*** Exercise data ***
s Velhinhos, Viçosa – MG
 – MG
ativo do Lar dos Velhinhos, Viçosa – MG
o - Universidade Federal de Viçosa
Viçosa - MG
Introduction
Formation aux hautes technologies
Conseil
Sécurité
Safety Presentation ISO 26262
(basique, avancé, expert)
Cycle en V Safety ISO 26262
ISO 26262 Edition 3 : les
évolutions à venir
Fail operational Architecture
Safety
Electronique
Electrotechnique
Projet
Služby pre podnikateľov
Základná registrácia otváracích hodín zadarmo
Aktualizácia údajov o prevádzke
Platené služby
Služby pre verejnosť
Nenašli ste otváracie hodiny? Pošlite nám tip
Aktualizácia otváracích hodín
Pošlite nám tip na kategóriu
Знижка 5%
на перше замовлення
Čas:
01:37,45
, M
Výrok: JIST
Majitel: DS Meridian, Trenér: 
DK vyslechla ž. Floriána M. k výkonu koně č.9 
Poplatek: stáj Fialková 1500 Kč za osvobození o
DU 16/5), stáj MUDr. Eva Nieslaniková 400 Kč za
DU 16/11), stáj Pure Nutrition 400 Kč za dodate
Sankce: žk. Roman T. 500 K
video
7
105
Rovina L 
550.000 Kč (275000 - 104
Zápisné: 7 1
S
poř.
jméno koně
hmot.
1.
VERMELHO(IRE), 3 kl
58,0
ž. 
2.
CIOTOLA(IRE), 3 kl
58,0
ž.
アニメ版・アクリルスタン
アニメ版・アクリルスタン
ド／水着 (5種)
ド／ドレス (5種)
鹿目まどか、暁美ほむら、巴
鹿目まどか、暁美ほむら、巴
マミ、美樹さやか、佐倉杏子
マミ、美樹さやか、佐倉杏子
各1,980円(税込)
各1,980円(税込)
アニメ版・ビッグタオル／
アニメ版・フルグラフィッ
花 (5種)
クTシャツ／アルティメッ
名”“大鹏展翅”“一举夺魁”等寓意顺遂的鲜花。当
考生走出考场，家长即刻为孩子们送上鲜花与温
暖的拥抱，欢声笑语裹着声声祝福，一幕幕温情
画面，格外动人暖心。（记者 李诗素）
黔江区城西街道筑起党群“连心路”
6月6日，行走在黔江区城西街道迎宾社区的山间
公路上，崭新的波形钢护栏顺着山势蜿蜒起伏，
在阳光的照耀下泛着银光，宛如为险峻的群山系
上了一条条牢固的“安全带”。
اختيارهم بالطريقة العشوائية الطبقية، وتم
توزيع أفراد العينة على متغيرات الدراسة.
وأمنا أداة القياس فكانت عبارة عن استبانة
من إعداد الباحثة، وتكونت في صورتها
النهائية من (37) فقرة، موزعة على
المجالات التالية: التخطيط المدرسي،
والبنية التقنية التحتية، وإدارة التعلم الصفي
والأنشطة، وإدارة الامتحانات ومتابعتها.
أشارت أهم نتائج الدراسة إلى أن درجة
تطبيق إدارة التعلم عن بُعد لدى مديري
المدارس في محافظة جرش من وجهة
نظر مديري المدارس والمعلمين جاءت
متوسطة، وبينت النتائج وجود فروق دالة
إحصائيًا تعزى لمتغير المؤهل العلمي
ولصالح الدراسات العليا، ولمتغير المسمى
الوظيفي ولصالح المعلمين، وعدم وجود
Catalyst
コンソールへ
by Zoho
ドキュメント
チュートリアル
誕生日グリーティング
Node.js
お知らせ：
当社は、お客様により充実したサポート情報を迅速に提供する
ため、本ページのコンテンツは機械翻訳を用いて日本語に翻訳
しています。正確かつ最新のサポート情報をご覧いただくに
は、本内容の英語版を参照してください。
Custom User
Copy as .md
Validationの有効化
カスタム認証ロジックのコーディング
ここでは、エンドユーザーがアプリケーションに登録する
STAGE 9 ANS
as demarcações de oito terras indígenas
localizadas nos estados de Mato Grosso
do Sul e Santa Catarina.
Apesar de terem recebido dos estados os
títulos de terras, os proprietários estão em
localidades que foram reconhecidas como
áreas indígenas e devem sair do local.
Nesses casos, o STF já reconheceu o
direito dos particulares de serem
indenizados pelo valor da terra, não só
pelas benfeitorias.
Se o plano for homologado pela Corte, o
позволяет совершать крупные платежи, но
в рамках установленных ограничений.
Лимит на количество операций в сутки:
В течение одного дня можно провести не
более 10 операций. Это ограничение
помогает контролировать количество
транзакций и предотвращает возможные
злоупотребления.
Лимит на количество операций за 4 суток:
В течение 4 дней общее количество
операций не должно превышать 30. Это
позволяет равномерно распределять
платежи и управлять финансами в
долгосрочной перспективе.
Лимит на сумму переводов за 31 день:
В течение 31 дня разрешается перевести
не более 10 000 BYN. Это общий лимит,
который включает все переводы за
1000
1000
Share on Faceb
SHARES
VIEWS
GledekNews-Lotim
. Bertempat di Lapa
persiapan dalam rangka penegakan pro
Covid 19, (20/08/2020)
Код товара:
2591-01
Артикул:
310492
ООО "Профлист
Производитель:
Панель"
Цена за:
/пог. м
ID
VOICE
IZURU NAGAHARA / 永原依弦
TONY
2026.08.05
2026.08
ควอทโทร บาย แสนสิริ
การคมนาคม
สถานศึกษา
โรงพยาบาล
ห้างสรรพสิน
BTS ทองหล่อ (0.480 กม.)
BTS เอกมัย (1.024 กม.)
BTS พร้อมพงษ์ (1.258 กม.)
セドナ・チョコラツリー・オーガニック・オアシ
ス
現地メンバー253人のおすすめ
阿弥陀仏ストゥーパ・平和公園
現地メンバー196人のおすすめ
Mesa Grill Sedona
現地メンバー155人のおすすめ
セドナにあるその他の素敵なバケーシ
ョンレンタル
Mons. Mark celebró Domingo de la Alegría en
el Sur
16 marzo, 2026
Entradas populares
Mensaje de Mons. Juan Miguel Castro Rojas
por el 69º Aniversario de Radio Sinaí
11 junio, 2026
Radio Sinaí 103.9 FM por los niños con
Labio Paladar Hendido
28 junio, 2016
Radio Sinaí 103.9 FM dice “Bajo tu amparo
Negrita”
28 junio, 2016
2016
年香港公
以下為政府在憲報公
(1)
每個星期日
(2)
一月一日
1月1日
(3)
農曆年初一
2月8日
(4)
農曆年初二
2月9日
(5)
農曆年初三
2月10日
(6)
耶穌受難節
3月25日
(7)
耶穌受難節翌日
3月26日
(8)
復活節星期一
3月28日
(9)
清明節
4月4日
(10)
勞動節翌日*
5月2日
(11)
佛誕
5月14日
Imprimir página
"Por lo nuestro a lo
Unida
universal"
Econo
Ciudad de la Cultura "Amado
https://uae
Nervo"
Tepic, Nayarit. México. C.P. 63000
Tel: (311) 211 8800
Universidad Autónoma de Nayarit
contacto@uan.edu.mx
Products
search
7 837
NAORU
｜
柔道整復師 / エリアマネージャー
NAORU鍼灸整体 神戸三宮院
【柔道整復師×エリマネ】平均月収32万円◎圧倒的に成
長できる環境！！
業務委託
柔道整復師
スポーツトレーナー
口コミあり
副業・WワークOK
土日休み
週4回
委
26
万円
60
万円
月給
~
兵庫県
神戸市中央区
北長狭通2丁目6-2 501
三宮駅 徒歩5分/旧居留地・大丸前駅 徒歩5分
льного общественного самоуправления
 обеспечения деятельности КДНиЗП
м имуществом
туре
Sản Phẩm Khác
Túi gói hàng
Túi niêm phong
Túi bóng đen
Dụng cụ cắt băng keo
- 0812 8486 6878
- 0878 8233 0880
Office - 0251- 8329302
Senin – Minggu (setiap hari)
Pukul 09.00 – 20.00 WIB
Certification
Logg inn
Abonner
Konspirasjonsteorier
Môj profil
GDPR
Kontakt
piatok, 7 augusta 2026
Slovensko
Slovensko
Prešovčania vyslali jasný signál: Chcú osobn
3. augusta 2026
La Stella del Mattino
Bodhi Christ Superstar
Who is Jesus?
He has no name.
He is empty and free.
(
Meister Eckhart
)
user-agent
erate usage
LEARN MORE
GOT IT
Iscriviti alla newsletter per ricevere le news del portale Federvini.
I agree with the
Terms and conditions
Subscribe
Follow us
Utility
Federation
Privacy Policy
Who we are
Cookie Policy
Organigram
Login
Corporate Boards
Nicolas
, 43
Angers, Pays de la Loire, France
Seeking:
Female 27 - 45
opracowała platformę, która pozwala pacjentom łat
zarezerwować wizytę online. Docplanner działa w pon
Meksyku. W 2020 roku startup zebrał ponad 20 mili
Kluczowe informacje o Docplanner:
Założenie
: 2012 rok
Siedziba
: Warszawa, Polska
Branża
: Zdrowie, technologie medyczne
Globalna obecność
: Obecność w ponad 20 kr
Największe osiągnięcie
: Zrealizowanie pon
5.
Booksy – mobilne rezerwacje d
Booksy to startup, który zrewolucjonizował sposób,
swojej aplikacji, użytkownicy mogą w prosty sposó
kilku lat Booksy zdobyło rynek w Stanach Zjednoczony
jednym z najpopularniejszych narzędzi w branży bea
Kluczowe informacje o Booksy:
*** End of Exercise data ***
* Instructions for the task *
Look through the entries above and quote exactly the lines from the line with "ため、本ページのコンテンツは機械翻訳を用いて日本語に翻訳" to the line with "в рамках установленных ограничений.", counting both of those lines.

* Answer box *
ため、本ページのコンテンツは機械翻訳を用いて日本語に翻訳
しています。正確かつ最新のサポート情報をご覧いただくに
は、本内容の英語版を参照してください。
Custom User
Copy as .md
Validationの有効化
カスタム認証ロジックのコーディング
ここでは、エンドユーザーがアプリケーションに登録する
STAGE 9 ANS
as demarcações de oito terras indígenas
localizadas nos estados de Mato Grosso
do Sul e Santa Catarina.
Apesar de terem recebido dos estados os
títulos de terras, os proprietários estão em
localidades que foram reconhecidas como
áreas indígenas e devem sair do local.
Nesses casos, o STF já reconheceu o
direito dos particulares de serem
indenizados pelo valor da terra, não só
pelas benfeitorias.
Se o plano for homologado pela Corte, o
позволяет совершать крупные платежи, но
в рамках установленных ограничений.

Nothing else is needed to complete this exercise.